2013-06-23 at 4:42:13 am #2149The perils of office romancesnot dipping one's pen in the company ink
More Britons Than ever are spending most of their waking hours at the office. So it makes sense, then, that romances will flourish across desks and at the water cooler.
But while love may be a many splendoured thing, office romances can be fraught with peril – at least if the example of Sven-Goran Eriksson, Mark Palios and Faria Alam is anything to go by.
"They're a problem because if anything goes wrong in the relationship in the workplace, the whole office – especially if it's a small office – can be affected," Cary Cooper, professor of organisational psychology at Lancaster University's management school, says.
After all, who's there to pick up the pieces when a once-torrid office romance suddenly goes bust? Colleagues can be left feeling awkward around the former couple, or forced to choose sides.
And even if the romance flourishes? Well, then it can have colleagues feeling jealous – and probably not in a boy-I-wish-that-was-me way.
If the relationship is between supervisor and subordinate, it can lead to the belief by others in the workplace that there may be preferential treatment – the so-called blue-eyed-boy(or, to be fair, girl) treatment.

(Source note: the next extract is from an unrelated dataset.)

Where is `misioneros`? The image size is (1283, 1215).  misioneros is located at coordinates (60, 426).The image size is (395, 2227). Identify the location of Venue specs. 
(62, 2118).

When you leave work, you should leave work – the downside of the positive side is that there's pillow talk about work
Prof Cary Cooper
"Either way, it's not a good idea," Prof Cooper says. "I think in principle that people who are having a relationship shouldn't be working in the same department."
Thirty percent of British couples met at work, according to Human Resources magazine. It also reported that 62% of HR managers fretted over what office romances could do at their companies.

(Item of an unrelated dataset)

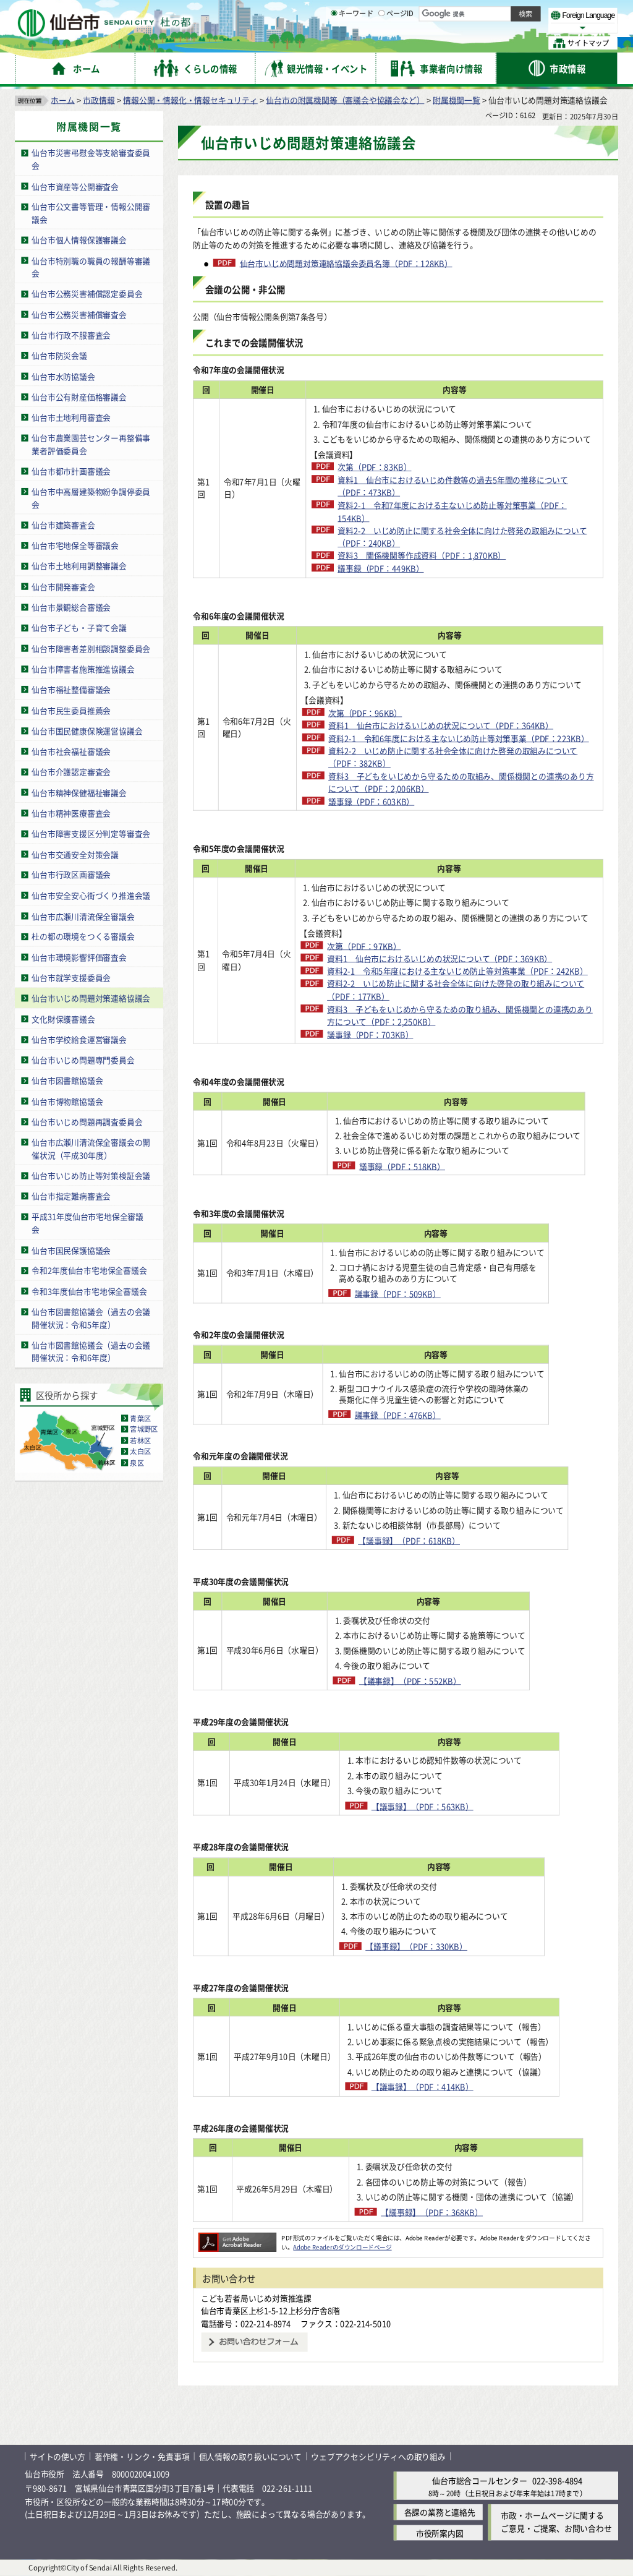 The width and height of the screenshot is (633, 2576). I want to click on 仙台市公務災害補償審査会, so click(79, 314).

The main concern was the potentially negative effects office affairs would have on productivity. As a result, a third of UK companies were said by the magazine to be considering adding regulations about office flings to their employment contracts.
Some employers already have strict policies against flings in the workplace, but they tend to be North American firms, says Mike Emmott, an advisor on employee relations at the Chartered Institute of Personnel and Development.

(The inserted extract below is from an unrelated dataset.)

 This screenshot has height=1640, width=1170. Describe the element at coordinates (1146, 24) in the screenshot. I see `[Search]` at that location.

"There's a difference between the US culture and UK culture on affairs now," he says. "I think in the States, or American employers in the UK, tend to take it more seriously. US employers are more aware of the risks, and more likely to have policies forbidding workplace affairs."
Be sensible, now
But while it's often constructive for companies to have clear policies on what constitutes good workplace behaviour – and to outline what's considered naughty in the office – they can also be too restrictive, says Mr Emmott.
A so-called "love contract" – where employees are required to reveal a romantic relationship to management – could drive away good people who would be put off by what they might feel are Draconian rules.
"Clearly, office romances can cause problems," says Mr Emmott, but "it's a fact of life, and it's not going to change".
"There isn't always a problem. Relationships come in many colours. Loads of people have relationships at work and they don't have any problems."
And Prof Cooper agrees, with the caveat that working with one's partner might not be the best thing for those who earn their livings in stressful environments.
"They're more understanding of the pressures and the stresses, and they can be mutually supportive," he says. "But there's a downside to the upside.
"When you leave work, you should leave work. The downside is that there's pillow talk about work."